By Larry Backus
During my college days, way back in the last century, I had a professor of English named Herman Newman. Mr. Newman expertly taught a particular study of language known as “semantics.” I recall that he was one of my favorite professors and the course remains indelible in my practice of language these many years later. Other than being married to Ruth Lyons, Mr. Newman was a dapper, witty and articulate professor who was much admired by his students. If you are not familiar with the name Ruth Lyons you are not from the Midwest, or you are young; a description I apply to anyone under age 65. Ruth was the “Oprah” of radio and TV during the 1940s through 1960s. Ruth was much more animated and talkative than Herman but they shared the traits of honesty, wit and compassion. Herman was not Ruth Lyon’s “Stedman.” He was his own person; he never mentioned Ruth or her incredible impact on her viewers and sponsors in his classes; even though everyone knew of his wife. He was an excellent teacher. Semantics is a word of Greek origin. It is the science or study of the meaning and relationship of words in a language and is part and parcel to “linguistics,” which is the broader study of language and words.
One reason for this column is a concern that our American penchant for change in the headlong search for “progressiveness” in language may be permanently damaging to our American version of English. Such leading publications as The Wall Street Journal and Time magazine now have weekly lists of newly concocted and proposed words. Facebook, twitter and texting add thousands of new words or variations of existing words to our lexicon each year. I question the promotion of these “new” words if students today do not first learn to use the words they're already supposed to know, in both oral and written form.
Some high schools and colleges are also dropping social studies and civics courses. I was fortunate to have a broad base of courses in high school that was enhanced in college. Although my college degree was in business, I had courses in English, geography, history and law, as well economics, advertising, statistics, management and accounting. Those English, history, geography and law courses were as valuable in my business career as my business related courses. Let me dispel any notion that I was a good student; overall I was average, even though I made the Dean’s List twice ... two out of 15 is better than none.
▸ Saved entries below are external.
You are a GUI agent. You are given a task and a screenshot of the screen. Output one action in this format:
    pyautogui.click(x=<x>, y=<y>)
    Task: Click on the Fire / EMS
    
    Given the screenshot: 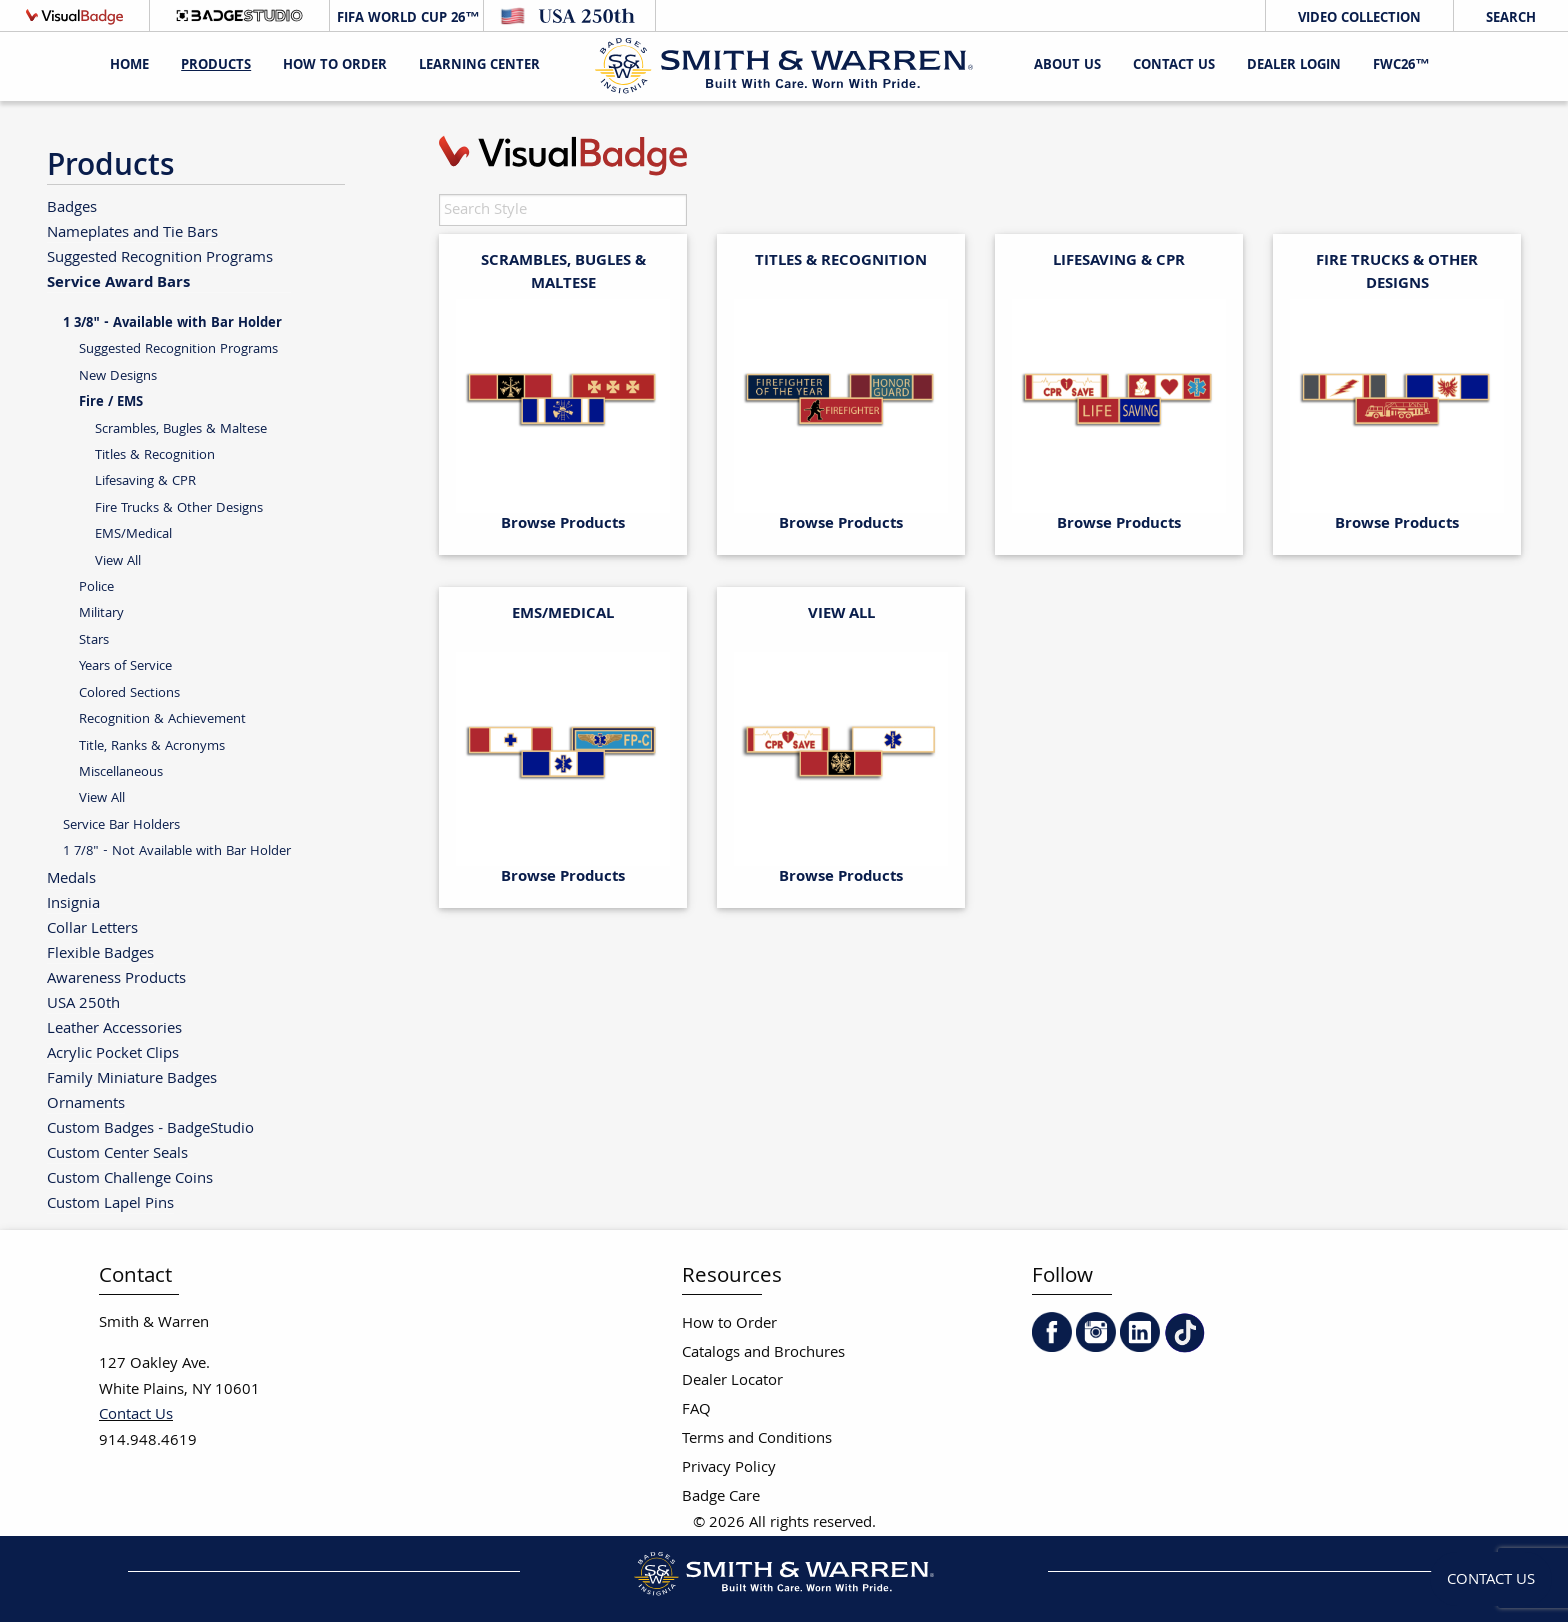 What is the action you would take?
    pyautogui.click(x=111, y=403)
This also leads to another subject that is being retired in some high school and university curriculums – history. Travel is now inevitable in most lucrative occupations, regardless of whether the business is physically located in the United States or not. My history courses became more valuable when I traveled to other countries in Europe and the Far East for business. Can you imagine a large business in any field of expertise sending a young executive to Germany, Italy, Israel, Turkey, Brazil, Argentina, Taiwan, Japan or China who did not speak English as well as the businessmen and women he would encounter in those countries? Would knowledge of the history and customs of the country of destination be advisable? At age 28 I traveled to Europe on business alone; my travel seasoned boss was to meet me in Italy, but suffered a slipped disc in transit. He flew back to the U.S. from London on a stretcher and I was left to deal with business appointments in multiple countries. That successful business trip led to many more and added greatly to my understanding of people, art and our world. Without a broad base of schooling by dedicated teachers, that first business trip abroad might well have been my last.
The most important lesson I learned in school was that school was designed to establish only a broad base of current knowledge. Adding to that base was to be the goal – a perpetual quest more than an end game of diplomas and certificates. I believe the creation of a thirst for knowledge in a student is the real goal of any formal education. And what about wisdom, you may ask? If I knew the definitive answer to that question and wisdom could be bottled and sold, I would be wealthier than Warren Buffet. I believe that wisdom is an individual quest that can be nurtured throughout one’s life by many people, by nature, by faith and even by knowledge. Some people gain wisdom at a young age, some miss the real value of knowledge; most of us gather wisdom like a rolling stone throughout life. I’m happy some wisdom stuck to me and I’m happy I remain on a roll.